When there is Same code committed in two different branches file with one of this branch code having extra CRLF/LF at start. While merging it auto merges the file creates duplicates without any conflict. Please advise earliest.

Below image shows all the possible symbols in text file. Note: Branch A does not have Line Feed(Line: 245). And Automated Merging below creates duplicates without showing conflict.

回答1:

(Note: line endings are not the culprit here.)

This case is interesting. The problem seems to be that the two sets of added lines are, in git's algorithm anyway, added at two different places. Git has no understanding of the code and simply decides that since the two (somewhat different) changes add lines to different sections of the original, it is OK to just add both of those differing changes.

One of the lessons you should take away from this is that git is not smart. It is simply following a bunch of simple rules that usually work, but just because it thinks it merged two sets of diffs successfully, does not mean that the result is correct. This is yet another reason why automated testing is a good idea, for instance.

Note: complete steps, via a script, to re-create the problem appear at the bottom of this answer.

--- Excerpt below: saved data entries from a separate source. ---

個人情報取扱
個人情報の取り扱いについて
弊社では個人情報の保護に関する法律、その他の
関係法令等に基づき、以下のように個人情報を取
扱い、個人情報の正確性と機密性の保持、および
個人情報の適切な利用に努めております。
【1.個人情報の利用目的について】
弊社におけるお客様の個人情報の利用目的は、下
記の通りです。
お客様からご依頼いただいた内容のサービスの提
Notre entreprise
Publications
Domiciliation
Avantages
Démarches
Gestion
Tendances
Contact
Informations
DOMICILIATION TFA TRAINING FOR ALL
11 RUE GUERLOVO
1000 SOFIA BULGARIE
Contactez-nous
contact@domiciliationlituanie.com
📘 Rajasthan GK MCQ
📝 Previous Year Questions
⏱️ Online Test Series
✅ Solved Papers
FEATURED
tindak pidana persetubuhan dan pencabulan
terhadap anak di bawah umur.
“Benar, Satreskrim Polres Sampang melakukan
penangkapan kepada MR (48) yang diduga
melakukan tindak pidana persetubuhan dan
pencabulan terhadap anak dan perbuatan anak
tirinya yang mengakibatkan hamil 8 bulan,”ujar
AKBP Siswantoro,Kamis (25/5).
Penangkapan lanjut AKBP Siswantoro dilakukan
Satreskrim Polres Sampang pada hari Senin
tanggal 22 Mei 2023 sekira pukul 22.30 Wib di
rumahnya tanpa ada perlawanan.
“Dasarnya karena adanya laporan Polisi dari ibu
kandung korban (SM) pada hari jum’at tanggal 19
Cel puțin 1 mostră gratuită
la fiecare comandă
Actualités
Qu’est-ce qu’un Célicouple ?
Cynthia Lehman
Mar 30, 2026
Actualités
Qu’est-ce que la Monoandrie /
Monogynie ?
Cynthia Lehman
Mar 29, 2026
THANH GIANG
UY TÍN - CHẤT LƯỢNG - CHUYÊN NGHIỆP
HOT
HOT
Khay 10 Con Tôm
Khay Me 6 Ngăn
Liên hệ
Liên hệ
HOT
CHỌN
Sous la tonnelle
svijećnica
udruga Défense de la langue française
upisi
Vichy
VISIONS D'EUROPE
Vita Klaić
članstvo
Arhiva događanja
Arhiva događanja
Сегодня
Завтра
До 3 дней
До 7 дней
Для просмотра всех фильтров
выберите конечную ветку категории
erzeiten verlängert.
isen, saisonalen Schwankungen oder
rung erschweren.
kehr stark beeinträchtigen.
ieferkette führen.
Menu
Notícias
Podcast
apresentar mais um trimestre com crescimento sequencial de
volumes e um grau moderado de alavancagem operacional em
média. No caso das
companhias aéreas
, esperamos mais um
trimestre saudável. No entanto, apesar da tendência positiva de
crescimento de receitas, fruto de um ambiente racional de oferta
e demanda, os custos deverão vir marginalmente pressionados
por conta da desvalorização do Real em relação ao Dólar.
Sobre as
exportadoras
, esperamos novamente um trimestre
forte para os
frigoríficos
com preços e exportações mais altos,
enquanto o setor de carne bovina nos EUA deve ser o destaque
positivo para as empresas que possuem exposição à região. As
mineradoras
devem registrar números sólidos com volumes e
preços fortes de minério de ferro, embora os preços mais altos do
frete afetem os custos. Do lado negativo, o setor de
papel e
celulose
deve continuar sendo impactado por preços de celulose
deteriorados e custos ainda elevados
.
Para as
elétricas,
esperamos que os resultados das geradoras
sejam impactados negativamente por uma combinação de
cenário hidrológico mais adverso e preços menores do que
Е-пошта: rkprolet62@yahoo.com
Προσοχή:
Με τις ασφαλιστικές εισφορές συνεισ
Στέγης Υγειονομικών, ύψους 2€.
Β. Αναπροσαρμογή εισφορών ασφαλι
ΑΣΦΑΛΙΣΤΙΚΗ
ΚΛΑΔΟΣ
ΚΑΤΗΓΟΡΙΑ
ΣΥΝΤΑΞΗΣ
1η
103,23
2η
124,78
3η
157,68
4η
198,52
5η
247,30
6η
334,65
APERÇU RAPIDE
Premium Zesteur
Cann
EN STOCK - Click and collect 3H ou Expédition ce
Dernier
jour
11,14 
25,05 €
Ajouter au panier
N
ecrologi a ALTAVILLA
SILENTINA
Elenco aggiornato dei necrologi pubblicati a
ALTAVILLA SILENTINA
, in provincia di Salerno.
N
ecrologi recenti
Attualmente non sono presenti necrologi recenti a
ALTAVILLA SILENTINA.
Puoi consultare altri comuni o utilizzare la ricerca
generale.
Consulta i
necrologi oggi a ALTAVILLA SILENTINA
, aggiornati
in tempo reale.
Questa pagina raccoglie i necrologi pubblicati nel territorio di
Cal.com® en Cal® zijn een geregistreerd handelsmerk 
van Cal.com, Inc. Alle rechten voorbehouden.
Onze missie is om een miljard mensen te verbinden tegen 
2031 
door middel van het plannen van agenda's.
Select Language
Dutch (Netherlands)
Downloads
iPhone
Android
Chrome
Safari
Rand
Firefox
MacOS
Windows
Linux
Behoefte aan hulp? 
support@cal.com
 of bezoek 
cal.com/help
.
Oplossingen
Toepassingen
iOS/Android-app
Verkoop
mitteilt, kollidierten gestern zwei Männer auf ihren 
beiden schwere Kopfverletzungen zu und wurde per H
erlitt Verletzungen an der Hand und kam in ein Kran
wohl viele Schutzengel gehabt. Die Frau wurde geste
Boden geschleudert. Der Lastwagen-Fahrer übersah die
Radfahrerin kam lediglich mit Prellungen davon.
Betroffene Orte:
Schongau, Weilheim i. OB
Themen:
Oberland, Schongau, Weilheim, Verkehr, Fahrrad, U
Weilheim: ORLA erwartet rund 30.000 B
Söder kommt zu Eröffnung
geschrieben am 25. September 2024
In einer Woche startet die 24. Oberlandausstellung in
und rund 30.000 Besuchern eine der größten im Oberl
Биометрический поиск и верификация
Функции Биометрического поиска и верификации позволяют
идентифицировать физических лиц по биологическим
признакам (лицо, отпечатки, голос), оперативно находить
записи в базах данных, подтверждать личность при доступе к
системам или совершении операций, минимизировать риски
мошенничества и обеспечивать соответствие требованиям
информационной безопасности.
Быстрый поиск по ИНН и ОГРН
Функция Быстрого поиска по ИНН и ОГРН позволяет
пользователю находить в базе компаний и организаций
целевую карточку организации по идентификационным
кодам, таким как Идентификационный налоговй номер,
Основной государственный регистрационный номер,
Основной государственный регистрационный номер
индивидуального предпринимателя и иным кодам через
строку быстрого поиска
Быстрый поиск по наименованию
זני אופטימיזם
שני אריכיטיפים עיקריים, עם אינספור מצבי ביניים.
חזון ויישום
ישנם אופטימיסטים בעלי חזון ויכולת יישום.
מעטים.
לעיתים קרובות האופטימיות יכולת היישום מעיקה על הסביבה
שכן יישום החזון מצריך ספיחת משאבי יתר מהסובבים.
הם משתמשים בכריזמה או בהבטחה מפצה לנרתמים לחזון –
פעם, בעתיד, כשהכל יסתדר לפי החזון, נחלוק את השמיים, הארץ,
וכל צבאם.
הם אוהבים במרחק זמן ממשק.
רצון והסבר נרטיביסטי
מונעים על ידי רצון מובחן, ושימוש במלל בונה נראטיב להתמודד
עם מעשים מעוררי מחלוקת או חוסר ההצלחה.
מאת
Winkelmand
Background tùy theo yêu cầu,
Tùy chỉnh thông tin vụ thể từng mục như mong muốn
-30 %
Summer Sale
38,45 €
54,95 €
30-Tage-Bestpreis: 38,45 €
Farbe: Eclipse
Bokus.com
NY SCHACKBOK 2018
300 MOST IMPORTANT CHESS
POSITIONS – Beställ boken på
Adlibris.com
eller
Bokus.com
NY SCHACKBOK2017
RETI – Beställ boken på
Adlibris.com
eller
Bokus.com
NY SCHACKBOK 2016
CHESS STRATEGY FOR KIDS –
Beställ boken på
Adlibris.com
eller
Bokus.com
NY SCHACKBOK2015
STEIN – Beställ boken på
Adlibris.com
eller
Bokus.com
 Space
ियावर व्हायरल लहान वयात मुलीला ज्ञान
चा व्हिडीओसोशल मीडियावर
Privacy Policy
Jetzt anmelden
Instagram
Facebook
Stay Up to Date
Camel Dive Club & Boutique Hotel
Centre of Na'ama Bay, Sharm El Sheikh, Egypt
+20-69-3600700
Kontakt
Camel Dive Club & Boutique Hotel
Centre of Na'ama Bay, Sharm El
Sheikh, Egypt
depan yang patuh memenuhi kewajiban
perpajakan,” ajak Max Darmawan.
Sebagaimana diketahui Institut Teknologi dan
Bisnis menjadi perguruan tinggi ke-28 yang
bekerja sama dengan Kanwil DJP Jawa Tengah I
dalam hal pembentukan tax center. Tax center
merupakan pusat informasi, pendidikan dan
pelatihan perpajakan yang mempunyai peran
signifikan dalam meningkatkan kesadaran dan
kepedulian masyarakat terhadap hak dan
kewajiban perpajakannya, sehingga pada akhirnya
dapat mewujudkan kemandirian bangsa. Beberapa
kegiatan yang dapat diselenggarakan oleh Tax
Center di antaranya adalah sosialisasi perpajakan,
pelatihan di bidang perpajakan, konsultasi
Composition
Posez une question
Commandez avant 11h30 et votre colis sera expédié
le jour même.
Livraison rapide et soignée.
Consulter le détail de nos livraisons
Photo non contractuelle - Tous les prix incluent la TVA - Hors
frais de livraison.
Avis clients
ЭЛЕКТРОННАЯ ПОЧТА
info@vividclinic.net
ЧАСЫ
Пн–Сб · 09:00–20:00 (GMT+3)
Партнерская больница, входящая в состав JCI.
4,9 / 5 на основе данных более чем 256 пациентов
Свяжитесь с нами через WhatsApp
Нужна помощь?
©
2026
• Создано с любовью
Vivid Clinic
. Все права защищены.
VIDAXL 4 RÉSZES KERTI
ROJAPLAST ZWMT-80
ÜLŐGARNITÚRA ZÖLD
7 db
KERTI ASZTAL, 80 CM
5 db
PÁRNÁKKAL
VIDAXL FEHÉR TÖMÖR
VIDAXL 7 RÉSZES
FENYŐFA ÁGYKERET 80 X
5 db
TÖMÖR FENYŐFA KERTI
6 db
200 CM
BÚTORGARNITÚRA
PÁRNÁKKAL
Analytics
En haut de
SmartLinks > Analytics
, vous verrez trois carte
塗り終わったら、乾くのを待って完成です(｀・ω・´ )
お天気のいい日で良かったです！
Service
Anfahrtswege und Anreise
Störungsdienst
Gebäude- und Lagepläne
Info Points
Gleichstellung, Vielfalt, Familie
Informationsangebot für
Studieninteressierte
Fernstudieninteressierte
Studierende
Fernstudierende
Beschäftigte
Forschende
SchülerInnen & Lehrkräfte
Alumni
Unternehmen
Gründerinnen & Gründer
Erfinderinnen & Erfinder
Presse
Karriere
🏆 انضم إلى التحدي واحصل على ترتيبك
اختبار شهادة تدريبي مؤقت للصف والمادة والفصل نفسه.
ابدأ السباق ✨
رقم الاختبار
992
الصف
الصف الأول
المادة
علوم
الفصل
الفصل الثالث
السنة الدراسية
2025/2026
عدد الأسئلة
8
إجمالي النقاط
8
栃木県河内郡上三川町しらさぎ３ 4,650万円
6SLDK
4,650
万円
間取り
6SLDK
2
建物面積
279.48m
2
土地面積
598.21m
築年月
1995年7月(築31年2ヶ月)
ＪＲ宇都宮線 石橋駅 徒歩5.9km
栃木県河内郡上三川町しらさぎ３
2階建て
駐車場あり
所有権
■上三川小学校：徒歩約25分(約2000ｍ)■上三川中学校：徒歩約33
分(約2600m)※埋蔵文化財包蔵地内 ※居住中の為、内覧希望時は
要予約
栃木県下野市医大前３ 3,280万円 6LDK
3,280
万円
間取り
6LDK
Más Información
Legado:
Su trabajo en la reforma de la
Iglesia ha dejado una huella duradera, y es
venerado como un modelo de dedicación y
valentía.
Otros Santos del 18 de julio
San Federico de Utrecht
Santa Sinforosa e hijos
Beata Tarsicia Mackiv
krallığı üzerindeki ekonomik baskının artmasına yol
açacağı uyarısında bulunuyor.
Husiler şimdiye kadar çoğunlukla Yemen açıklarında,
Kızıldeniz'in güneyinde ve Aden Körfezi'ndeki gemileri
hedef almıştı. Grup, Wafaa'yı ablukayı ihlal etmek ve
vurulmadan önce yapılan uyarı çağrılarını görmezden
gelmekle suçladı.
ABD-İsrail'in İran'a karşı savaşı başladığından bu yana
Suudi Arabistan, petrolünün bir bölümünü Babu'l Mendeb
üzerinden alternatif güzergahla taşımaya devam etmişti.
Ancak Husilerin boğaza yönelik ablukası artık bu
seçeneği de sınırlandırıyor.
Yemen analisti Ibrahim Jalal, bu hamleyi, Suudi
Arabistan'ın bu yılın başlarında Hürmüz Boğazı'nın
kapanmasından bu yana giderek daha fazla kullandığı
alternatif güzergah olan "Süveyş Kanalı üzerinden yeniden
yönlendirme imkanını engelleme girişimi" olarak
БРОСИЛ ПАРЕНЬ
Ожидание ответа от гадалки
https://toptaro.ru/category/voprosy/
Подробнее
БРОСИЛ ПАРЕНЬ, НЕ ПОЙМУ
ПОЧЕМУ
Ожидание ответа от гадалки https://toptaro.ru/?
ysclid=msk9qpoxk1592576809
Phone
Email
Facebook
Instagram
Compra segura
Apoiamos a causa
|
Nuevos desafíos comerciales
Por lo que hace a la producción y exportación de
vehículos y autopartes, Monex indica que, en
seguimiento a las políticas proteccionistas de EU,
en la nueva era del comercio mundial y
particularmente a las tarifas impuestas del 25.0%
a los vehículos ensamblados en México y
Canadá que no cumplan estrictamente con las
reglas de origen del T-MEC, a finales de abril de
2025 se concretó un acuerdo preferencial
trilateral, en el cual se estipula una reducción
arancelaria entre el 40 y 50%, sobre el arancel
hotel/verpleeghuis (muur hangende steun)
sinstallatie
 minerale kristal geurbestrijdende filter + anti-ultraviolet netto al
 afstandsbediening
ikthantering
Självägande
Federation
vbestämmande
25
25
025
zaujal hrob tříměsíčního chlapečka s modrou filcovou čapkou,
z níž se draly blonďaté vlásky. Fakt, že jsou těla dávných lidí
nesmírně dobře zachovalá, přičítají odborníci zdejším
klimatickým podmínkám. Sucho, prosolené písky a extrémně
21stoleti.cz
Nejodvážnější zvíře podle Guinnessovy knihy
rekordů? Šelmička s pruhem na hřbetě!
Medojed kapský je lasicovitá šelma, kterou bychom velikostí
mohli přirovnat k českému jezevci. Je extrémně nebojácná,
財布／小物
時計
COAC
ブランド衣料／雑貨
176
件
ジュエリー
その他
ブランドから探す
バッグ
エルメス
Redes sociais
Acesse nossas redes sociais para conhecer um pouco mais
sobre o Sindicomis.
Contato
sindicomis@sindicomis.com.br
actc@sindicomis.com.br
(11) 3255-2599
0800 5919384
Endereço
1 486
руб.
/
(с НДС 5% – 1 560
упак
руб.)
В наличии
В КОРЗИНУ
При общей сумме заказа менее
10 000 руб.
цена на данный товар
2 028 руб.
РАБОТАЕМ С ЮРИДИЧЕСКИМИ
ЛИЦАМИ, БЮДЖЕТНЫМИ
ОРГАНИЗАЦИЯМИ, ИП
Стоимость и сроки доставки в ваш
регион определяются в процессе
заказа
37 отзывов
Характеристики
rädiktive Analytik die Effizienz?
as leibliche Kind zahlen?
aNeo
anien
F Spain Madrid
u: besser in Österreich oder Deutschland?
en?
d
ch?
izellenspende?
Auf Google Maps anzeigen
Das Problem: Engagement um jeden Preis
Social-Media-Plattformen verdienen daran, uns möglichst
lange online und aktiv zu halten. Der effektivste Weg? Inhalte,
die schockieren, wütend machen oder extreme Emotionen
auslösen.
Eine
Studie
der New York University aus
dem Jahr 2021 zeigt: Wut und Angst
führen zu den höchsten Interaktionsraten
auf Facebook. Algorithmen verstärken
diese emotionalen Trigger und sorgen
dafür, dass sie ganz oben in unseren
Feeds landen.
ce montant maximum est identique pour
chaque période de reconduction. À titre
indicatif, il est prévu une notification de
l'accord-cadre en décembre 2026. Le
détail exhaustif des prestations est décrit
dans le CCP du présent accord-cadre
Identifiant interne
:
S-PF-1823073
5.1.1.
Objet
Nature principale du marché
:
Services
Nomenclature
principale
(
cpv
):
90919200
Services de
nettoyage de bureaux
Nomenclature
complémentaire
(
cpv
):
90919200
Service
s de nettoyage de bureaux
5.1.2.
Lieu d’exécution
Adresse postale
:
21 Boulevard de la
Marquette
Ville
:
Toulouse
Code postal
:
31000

Let's take a look at the state of BranchA and BranchB just before we ask git to merge. The crucial part is what we get with git diff when we compare the merge base (the tip of branch common, in this particular setup) with the two actual tip commits. To see these diffs, I use the three-dot form of git diff:

$ git diff BranchB...BranchA
diff --git a/demo-file b/demo-file
index 1d822d4..d222dc7 100644
--- a/demo-file
+++ b/demo-file
@@ -11,6 +11,8 @@ Note that CR-LF is not an issue
             get { return valueForKey<int?>("realPortNum") ; }
             set { takeValueForKey("realPortNum", value); }
         }
+        // ADSO-3530
+        public Decimal? tradeItemDryPhyWetQty

         public string riskMktCode
         {
$ git diff BranchA...BranchB
diff --git a/demo-file b/demo-file
index 1d822d4..52802fa 100644
--- a/demo-file
+++ b/demo-file
@@ -12,6 +12,9 @@ Note that CR-LF is not an issue
             set { takeValueForKey("realPortNum", value); }
         }

+        //ADSO-3530
+        public Decimal? tradeItemDryPhyWetQty
+
         public string riskMktCode
         {
             get { return valueForKey<string>("riskMktCode") ; }
$ 

The first command, git diff BranchB...BranchA, tells git:

  1. Find the commits identified by BranchB and BranchA. (These are the two tip-most commits on BranchB and BranchA respectively. In this case, they are also the only commits on those two branches that are not already on the common branch, since we made only the one commit exclusively on BranchA and one commit exclusively on BranchB. In many real-word situations, there might be 10, 20, or more commits on one branch and 2, 5, or even 50 or more commits on the other, but git just finds the two tip-most commits, for this step.)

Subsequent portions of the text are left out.